* [PATCH] ls-files: conditionally leave index sparse
@ 2025-08-15 16:12 Derrick Stolee via GitGitGadget
2025-08-26 16:40 ` Derrick Stolee
` (2 more replies)
0 siblings, 3 replies; 6+ messages in thread
From: Derrick Stolee via GitGitGadget @ 2025-08-15 16:12 UTC (permalink / raw)
To: git; +Cc: gitster, Derrick Stolee, Derrick Stolee
From: Derrick Stolee <stolee@gmail.com>
When running 'git ls-files' with a pathspec, the index entries get
filtered according to that pathspec before iterating over them in
show_files(). In 78087097b8 (ls-files: add --sparse option,
2021-12-22), this iteration was prefixed with a check for the '--sparse'
option which allows the command to output directory entries; this
created a pre-loop call to ensure_full_index().

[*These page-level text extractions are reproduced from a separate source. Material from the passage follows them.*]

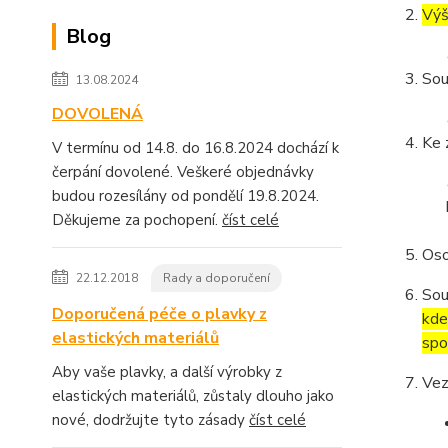
Výš
Blog
Sou
13.08.2024
DOVOLENÁ
Ke 
V termínu od 14.8. do 16.8.2024 dochází k
čerpání dovolené. Veškeré objednávky
budou rozesílány od pondělí 19.8.2024.
Děkujeme za pochopení.
číst celé
Oso
22.12.2018
Rady a doporučení
Sou
Doporučená péče o plavky z
kde
elastických materiálů
spo
Aby vaše plavky, a další výrobky z
Vez
elastických materiálů, zůstaly dlouho jako
nové, dodržujte tyto zásady
číst celé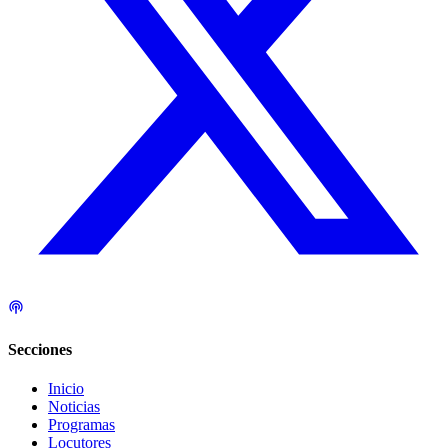
Secciones
Inicio
Noticias
Programas
Locutores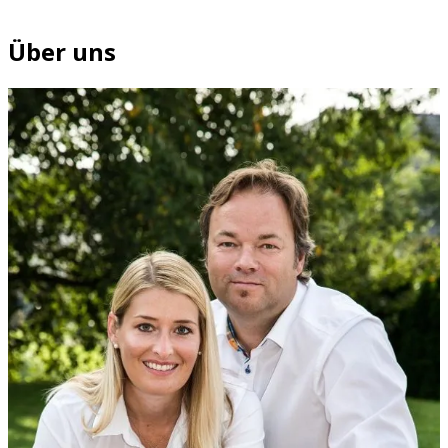
Über uns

However, when a user runs 'git ls-files' where the pathspec matches
directories that are recursively matched in the sparse-checkout, there
are not any sparse directories that match the pathspec so they would not
be written to the output. The expansion in this case is just a
performance drop for no behavior difference.
Replace this global check to expand the index with a check inside the
loop for a matched sparse directory. If we see one, then expand the
index and continue from the current location. This is safe since the
previous entries in the index did not have any sparse directories and
thus would remain stable in this expansion.
A test in t1092 confirms that this changes the behavior.
Signed-off-by: Derrick Stolee <stolee@gmail.com>
---
ls-files: conditionally leave index sparse
Here's a small sparse index performance update based on a user report.
Thanks, -Stolee
Published-As: https://github.com/gitgitgadget/git/releases/tag/pr-1955%2Fderrickstolee%2Fls-files-sparse-index-v1
Fetch-It-Via: git fetch https://github.com/gitgitgadget/git pr-1955/derrickstolee/ls-files-sparse-index-v1
Pull-Request: https://github.com/gitgitgadget/git/pull/1955
builtin/ls-files.c | 13 ++++++++++---
t/t1092-sparse-checkout-compatibility.sh | 13 +++++++++++++
2 files changed, 23 insertions(+), 3 deletions(-)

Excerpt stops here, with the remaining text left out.